I sprinted to his side, kneeling in front of him and catching him before he could fall backwards.

“Hey, hey!” I cried, shaking him until his eyes opened again. He coughed, blood showing up on his lips, and my eyes widened in horror. “Jensen, you have to stay with us!”

Jared pushed me out of the way and lifted Jensen into his arms, then ran down the hall towards the stairs. I picked up as many weapons as I could find then hurried after him.

When I reached the car the trunk was already opened and Jared was getting Jensen into the backseat. After I had dumped my armload into the trunk and closed it again I hopped into the driver’s seat. I waited until Jared was in the car, then I sped away from the empty apartments, heading for where I knew the hospital was.

“Stay awake!” Jared shouted, turned in his seat so that he could watch Jensen. I glanced in the rearview mirror; Jensen looked so pale, the blood on his lips a stark contrast. I swallowed hard and pressed the gas pedal down harder.

We made it to the hospital in record time and after I parked and locked the car Jared carried Jensen into the emergency room, me right on his tail.

The emergency was chaotic, doctors and nurses working hard at all the trivial stuff the towns people had brought in, but they took one look at Jensen getting blood all over Jared’s shirt, and half of them dropped what they were doing.

Once Jensen was out of Jared’s arms and on a gurney, he was rushed out of sight. I shivered, watching him disappear through the OR doors. It could very well be the last time I saw him. I hugged myself tightly, trying to stop shaking.

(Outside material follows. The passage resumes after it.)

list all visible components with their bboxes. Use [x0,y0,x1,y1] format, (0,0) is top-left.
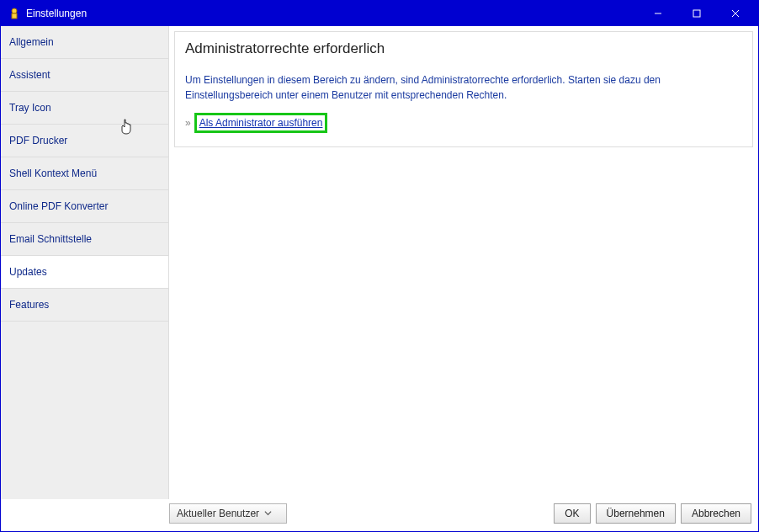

I should have thrown the dagger sooner. If I had killed the devil before Jensen had time to use my knife, we wouldn’t be in this horrible situation. I hated hospitals. They were always so chaotic and impersonal. People died in hospitals, even when the doctors did everything they could for them.

Jared wrapped a strong arm around my shoulder and I leaned against him while he led me to a waiting room couch. I sank deep into the plush, if worn out, navy blue couch and leaned against Jared’s shoulder.

Jensen would be okay; he had to be okay. With the thought of losing him, I realized just how deep my feelings were for him. He wasn’t just a brother to me now. He was something more, something indefinable. I tried not to think about how high the chance was he wouldn’t pull through. I struggled against tears, blinking blurry eyes, and finally let out a shaky breath.

“He’s going to be fine,” Jared said, but he didn’t sound convinced. I nodded against his shoulders. He had to stay alive.